← Back to homepage

How to use padding with Keras?

February 8, 2020 by Chris

Sometimes, you don't want the shape of your convolutional outputs to reduce in size. Other times, you wish to append zeroes to the inputs of your Conv1D layers. Padding - same/zero padding and causal padding - can help here. This blog post illustrates how, by providing example code for the Keras framework.

However, before we do so, we firstly recap on the concept of padding. What is it, again? And why do we need it? This is followed by the Python examples.

Are you ready? Let's go! 😎

Recap: what is padding?

Convolutional layers induce spatial hierarchy. That is, generally speaking, they reduce the size of your input data for every layer the data passes through - allowing neural networks to learn both very specific and very abstract aspects of your input data.

However, sometimes you don't want this to happen: you want the size of your input data to stay the same. In that case, padding can help by adding zeros, constants or different numbers around the reduced input. This way, the size of your input data remains the same.

Reflection padding can be used for this purpose.

In a different scenario, you have one dimensional data representing a time series. Two values in your feature data causally determine a target, i.e., together they produce the outcome. However, if you train a Conv1D model with both the inputs and the targets, effectively, the target will "predate" the input data. As this is weird, causal padding can be applied in order to add zeroes to your input data, as you can see here:

Types of padding supported by Keras

Make sure to take a look at our blog post "What is padding in a neural network?" in order to understand padding and the different types in more detail. In this blog post, we'll take a look at implementations - using the Keras framework, to be precise. This framework, which today works with TensorFlow 2.0, allows you to apply padding to your convolutional neural network.

However, not all types of padding from the blog post linked above are supported. Keras supports these types of padding:

In this blog post, we'll look at each of them from a Keras point of view. That is, we don't explain them thoroughly (this is the purpose of the blog post linked above), but rather provide actual code! 👩‍💻 This way, you should be able to build ConvNets with these types of padding yourself.

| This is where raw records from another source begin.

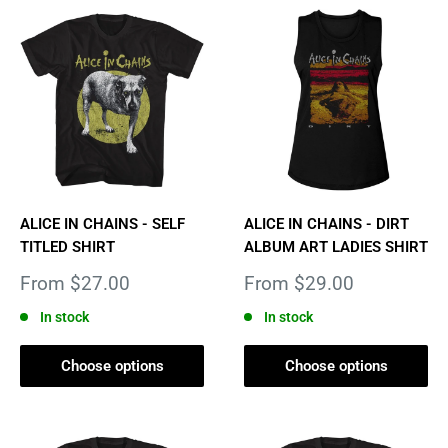
ALICE IN CHAINS - SELF
ALICE IN CHAINS - DIRT
TITLED SHIRT
ALBUM ART LADIES SHIRT
Sale
Sale
From $27.00
From $29.00
price
price
In stock
In stock
Choose options
Choose options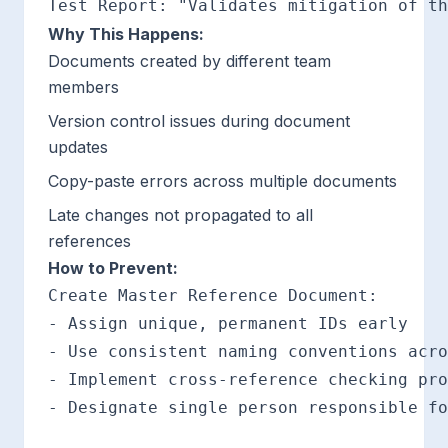
Why This Happens:
Documents created by different team
members
Version control issues during document
updates
Copy-paste errors across multiple documents
Late changes not propagated to all
references
How to Prevent:
Create Master Reference Document:

- Assign unique, permanent IDs early

- Use consistent naming conventions acro
- Implement cross-reference checking pro
- Designate single person responsible fo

Now, let's open your code editor and go! 😎

How to use Valid Padding with Keras?

Building a model with Keras often consists of three steps:

Once these have been completed, data can be fit to the model, after which the training process starts :)

As you likely understand by now, applying valid padding happens during the model building phase. More precisely, it happens during the stacking phase, where you add the individual layers to the model that has been constructed so far.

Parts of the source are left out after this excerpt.